Testing output quality means answering questions like: Is the output factually correct? Is it complete? Does it handle edge cases gracefully or does it hallucinate? When it’s wrong, is it wrong in a way that’s obviously wrong (and therefore catchable by a human), or is it wrong in a way that looks plausible?

Evaluation datasets. This is the most important one, because it’s the only place where human understanding actually touches the process. Maintain curated sets of inputs with known-good outputs, scored by humans. Run these on every model change and every significant prompt change. It’s tedious to build and maintain, but it’s the closest thing you’ll have to a regression suite for output quality. Track scores over time so you can spot degradation.

Domain expert review. Have subject matter experts review a random sample of production outputs weekly. Not engineers, but the people who actually know whether a contract summary or a recommendation makes sense. This catches things that automated checks miss because the failure modes are often domain-specific and subtle.

Adversarial inputs. Specifically test the weird cases. The edge cases, the ambiguous inputs, the inputs that are trying to trick the model. Because in production, you will get weird inputs, and a non-deterministic system’s failure mode on those is usually much worse than a deterministic system’s.

Output guardrails as a testing layer. Run the outputs through a second, simpler check (sometimes another LLM call, sometimes rule-based) that flags things like: does this contain information that wasn’t in the source material? Is this output dramatically different from what we’d expect for this input type?

Multiple runs and variance. Because LLM outputs are non-deterministic, a single pass through your eval set doesn’t tell you enough. Run the same inputs multiple times and measure the variance. An output that’s great on one run and terrible on the next is a different kind of problem than one that’s consistently mediocre — and it requires a different response. If your scores swing wildly across runs, you have a stability problem on top of a quality problem, and no amount of prompt tuning will fix it until you understand which inputs are unstable and why.

Tooling. There are emerging frameworks for this — eval harnesses, LLM testing platforms, that kind of thing. In my own experience, we’ve just built our own test runner and it works great for simple use cases. The important thing is having something that lets you run your eval set repeatedly, track scores over time, and compare across prompt or model changes. Don’t let the tooling question block you from starting.

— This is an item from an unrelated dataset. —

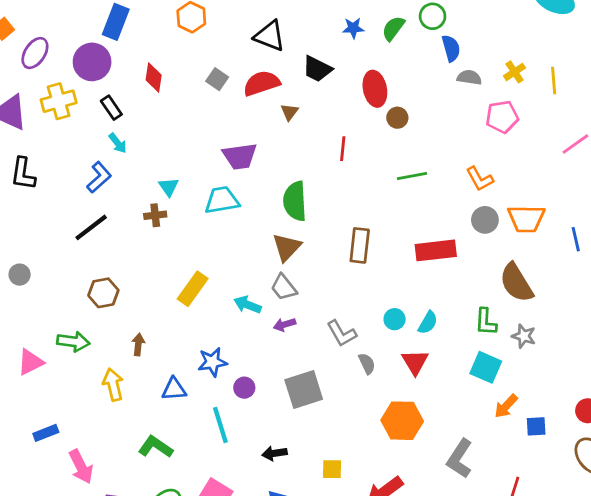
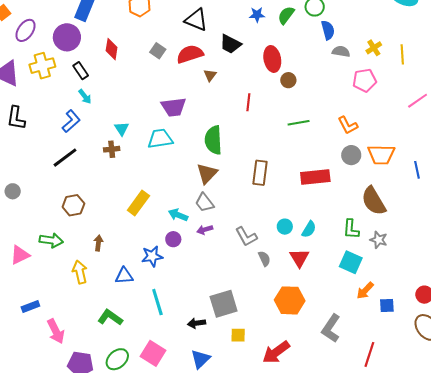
purple circle: (244, 388) -> (173, 239), moved
gray square: (304, 390) -> (224, 304), moved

Run them often. Evals that only run once a quarter aren’t evals, they’re audits. Ideally you’re running them on every meaningful prompt or model change. But full eval suites can be slow and expensive — especially if you’re doing multiple runs for variance. If that’s the case, maintain a smaller smoke test: a curated subset of your most important and most fragile cases that you can run on demand in minutes, not hours. Save the full suite for scheduled runs or major changes, but make the smoke test cheap enough that nobody has an excuse to skip it.

Keep them separate

These should be two distinct pieces of test code. The deterministic layer should be concerned with traditional metrics — test coverage, pass/fail rates, CI integration. The output quality layer is a different beast entirely: scores trending over time, reviewed regularly, where “good enough” is a judgment call that involves the product team, not just engineering.

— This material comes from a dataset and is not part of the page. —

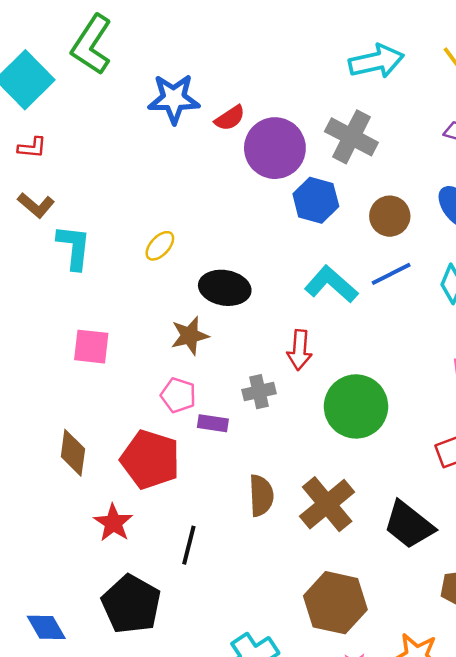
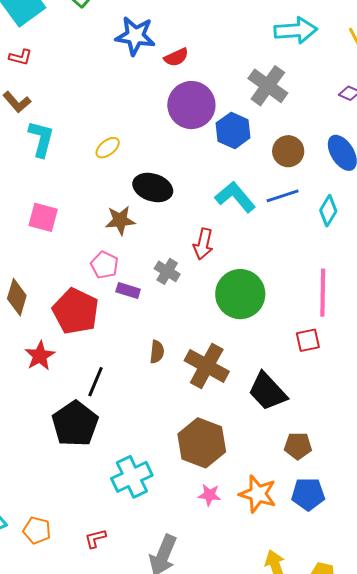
purple circle: (275, 148) -> (191, 105), moved
gray cross: (259, 392) -> (167, 271), turned 35
brown semicircle: (261, 496) -> (157, 352), size x0.7
brown cross: (327, 504) -> (207, 366), turned -30
black pentagon: (131, 604) -> (75, 424), moved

I’m still figuring this out

I want to be clear: I don’t have this nailed. I’m shipping features where the consequences of being wrong actually matter, and every few weeks I find a new failure mode that my testing didn’t catch. It’s humbling.

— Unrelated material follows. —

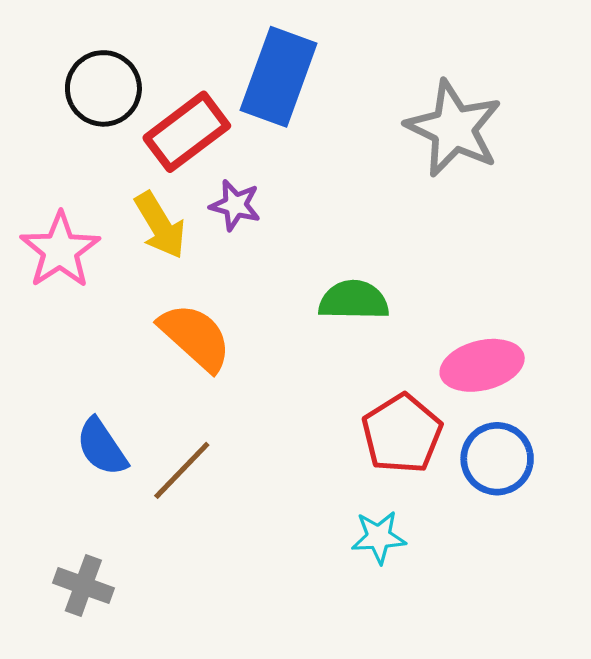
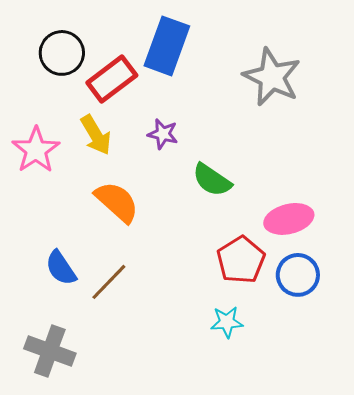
purple star: (235, 205) -> (163, 134), moved
green semicircle: (354, 300) -> (212, 180), turned -147
gray cross: (83, 586) -> (50, 351), size x1.4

But separating these two concerns has at least helped my teams stop conflating very different problems. And it’s helped me have better conversations with product about what “tested” actually means when your system can give a different answer every time you ask it the same question.

If you’ve found approaches that work for testing the output quality side of this, I’d genuinely love to hear about it. I think we’re all still early on this one.